Former BJ staffer Kathy Lally reports on the drastic economic costs of Egypt's revolution. While in Cairo with her husband, Kathy writes:
On a short four-night trip to Cairo, we found ourselves walking blissfully alone around attractions usually surrounded by fleets of buses, overrun by long lines of tourists and immersed in a din of languages. The revolution here, with its attendant uncertainties, has made tourists keep their distance, to the profound regret of a nation that depends on them.
Paula and I were in Cairo only a few weeks before the protests began that led to the February 2011 ouster of long-time dictator Muhammad Hosni Sayyid Mubarak. Popular sightseeing sites were crowded with buses filled with tourists, which unleashed hundreds of people traveling to the Great Pyramids, King Tut's golden artifacts in the Egyptian Museum, the Aswan Dam, the Valley of the Kings, etc.

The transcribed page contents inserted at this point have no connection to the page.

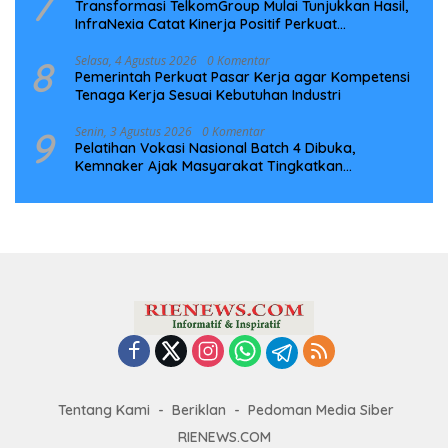
7
Transformasi TelkomGroup Mulai Tunjukkan Hasil,
InfraNexia Catat Kinerja Positif Perkuat
Infrastruktur Digital Nasional
8
Selasa, 4 Agustus 2026
0 Komentar
Pemerintah Perkuat Pasar Kerja agar Kompetensi
Tenaga Kerja Sesuai Kebutuhan Industri
9
Senin, 3 Agustus 2026
0 Komentar
Pelatihan Vokasi Nasional Batch 4 Dibuka,
Kemnaker Ajak Masyarakat Tingkatkan
Kompetensi
Tentang Kami
Beriklan
Pedoman Media Siber
RIENEWS.COM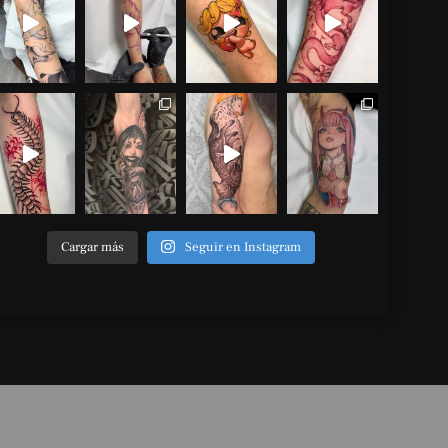
Cargar más
Seguir en Instagram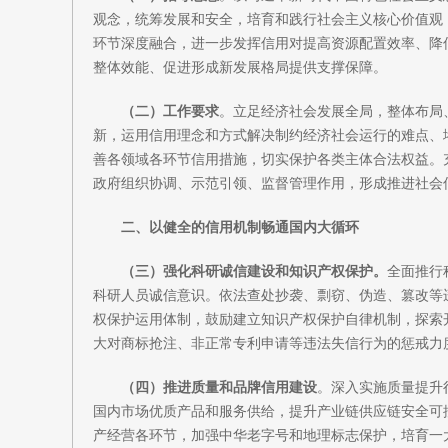
观念，统筹发展和安全，培育和践行社会主义核心价值观
环节深度融合，进一步发挥信用对提高资源配置效率、降
整体效能、促进形成新发展格局提供支撑保障。
（二）工作要求
。立足经济社会发展全局，整体布局
新，运用信用理念和方式解决制约经济社会运行的难点、
善各领域各环节信用措施，切实保护各类主体合法权益。
政府组织协调、示范引领、监督管理作用，形成推进社会
二、以健全的信用机制畅通国内大循环
（三）强化科研诚信建设和知识产权保护。
全面推行
科研人员诚信意识。依法查处抄袭、剽窃、伪造、篡改等
权保护运用体制，鼓励建立知识产权保护自律机制，探索
大对商标抢注、非正常专利申请等违法失信行为的惩戒力
（四）推进质量和品牌信用建设
。深入实施质量提升
国内市场优质产品和服务供给，提升产业链供应链安全可
产经营各环节，加强中华老字号和地理标志保护，培育一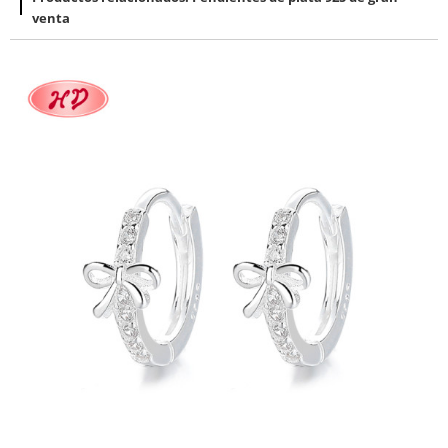
venta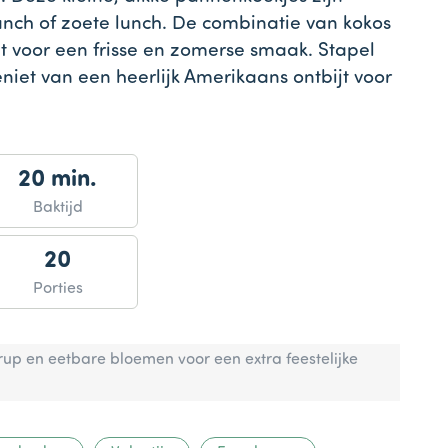
brunch of zoete lunch. De combinatie van kokos
gt voor een frisse en zomerse smaak. Stapel
iet van een heerlijk Amerikaans ontbijt voor
20 min.
Baktijd
20
Porties
up en eetbare bloemen voor een extra feestelijke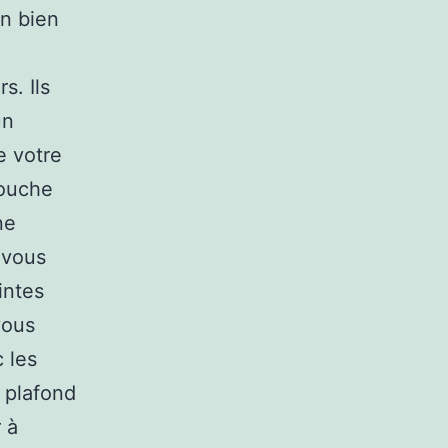
on bien
s. Ils
un
e votre
touche
ne
i vous
intes
vous
 les
 plafond
 à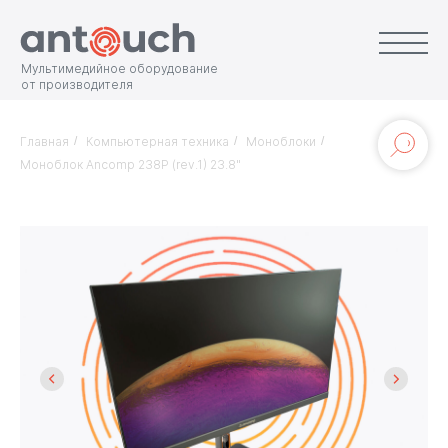
Мультимедийное оборудование
от производителя
Главная
/
Компьютерная техника
/
Моноблоки
/
Моноблок Ancomp 238P (rev.1) 23.8"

Egypt is a desperately poor country that depended heavily on tourists to keep it afloat financially. We saw hundreds of dilapidated buildings and horrid sanitary conditions.
Kathy left the BJ in the mid-1970s for the Baltimore Sun and rose to Moscow correspondent and deputy foreign editor. Kathy left the Sun for the Washington Post about seven years ago, where she is deputy business editor. Her husband, Will Englund. won a Pulitzer in 1998 for an investigative reporting series on shipbreaking.
They have two daughters: Kate, who is a photo editor for Getty Images in New York, and Molly, who graduated from Emerson in theater.